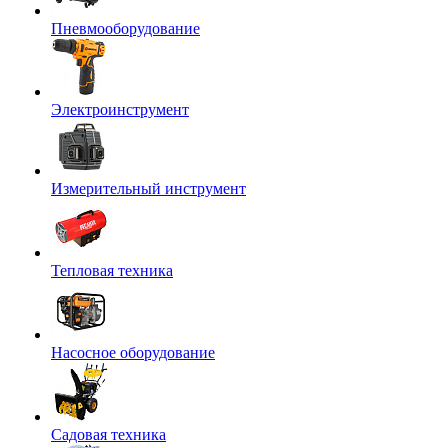
Пневмооборудование
Электроинструмент
Измерительный инструмент
Тепловая техника
Насосное оборудование
Садовая техника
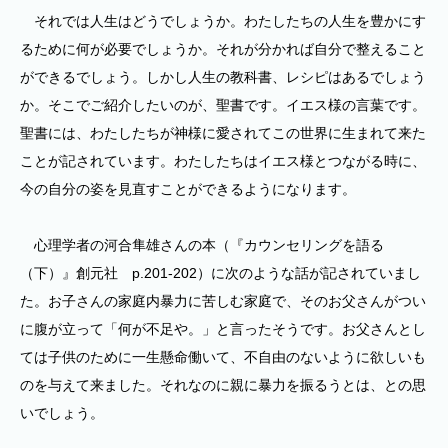
それでは人生はどうでしょうか。わたしたちの人生を豊かにす
るために何が必要でしょうか。それが分かれば自分で整えること
ができるでしょう。しかし人生の教科書、レシピはあるでしょう
か。そこでご紹介したいのが、聖書です。イエス様の言葉です。
聖書には、わたしたちが神様に愛されてこの世界に生まれて来た
ことが記されています。わたしたちはイエス様とつながる時に、
今の自分の姿を見直すことができるようになります。
心理学者の河合隼雄さんの本（『カウンセリングを語る
（下）』創元社 p.201-202）に次のような話が記されていまし
た。お子さんの家庭内暴力に苦しむ家庭で、そのお父さんがつい
に腹が立って「何が不足や。」と言ったそうです。お父さんとし
ては子供のために一生懸命働いて、不自由のないように欲しいも
のを与えて来ました。それなのに親に暴力を振るうとは、との思
いでしょう。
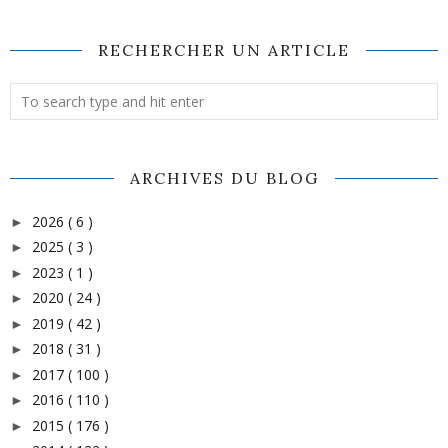
RECHERCHER UN ARTICLE
ARCHIVES DU BLOG
2026
( 6 )
►
2025
( 3 )
►
2023
( 1 )
►
2020
( 24 )
►
2019
( 42 )
►
2018
( 31 )
►
2017
( 100 )
►
2016
( 110 )
►
2015
( 176 )
►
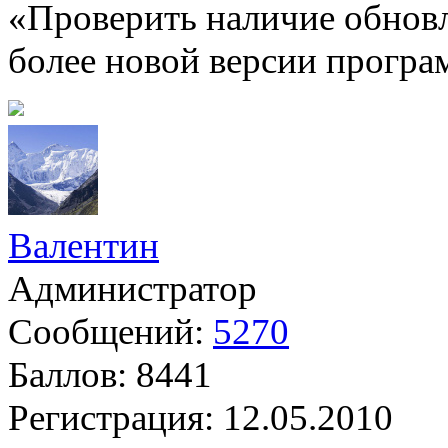
«Проверить наличие обнов
более новой версии програ
Валентин
Администратор
Сообщений:
5270
Баллов:
8441
Регистрация:
12.05.2010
····················
### TASK PROMPT
In the records above, locate the line containing "ては子供のために一生懸命働いて、不自由のないように欲しいも", then copy exactly that line and every line after it through the end, omitting pictures.

### OUTPUT OF THE TASK
ては子供のために一生懸命働いて、不自由のないように欲しいも
のを与えて来ました。それなのに親に暴力を振るうとは、との思
いでしょう。
RECHERCHER UN ARTICLE
ARCHIVES DU BLOG
2026
( 6 )
►
2025
( 3 )
►
2023
( 1 )
►
2020
( 24 )
►
2019
( 42 )
►
2018
( 31 )
►
2017
( 100 )
►
2016
( 110 )
►
2015
( 176 )
►
«Проверить наличие обнов
более новой версии програ
Валентин
Администратор
Сообщений:
5270
Баллов:
8441
Регистрация:
12.05.2010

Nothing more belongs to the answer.